Data records:
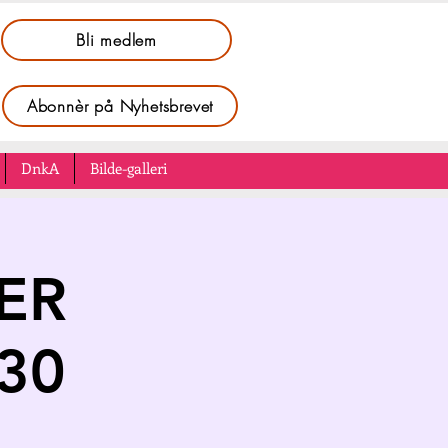
Bli medlem
Abonnèr på Nyhetsbrevet
DnkA
Bilde-galleri
ER
30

> Assignment:
Reproduce every record in full. Leave out the images.

> Response below:
Bli medlem
Abonnèr på Nyhetsbrevet
DnkA
Bilde-galleri
ER
30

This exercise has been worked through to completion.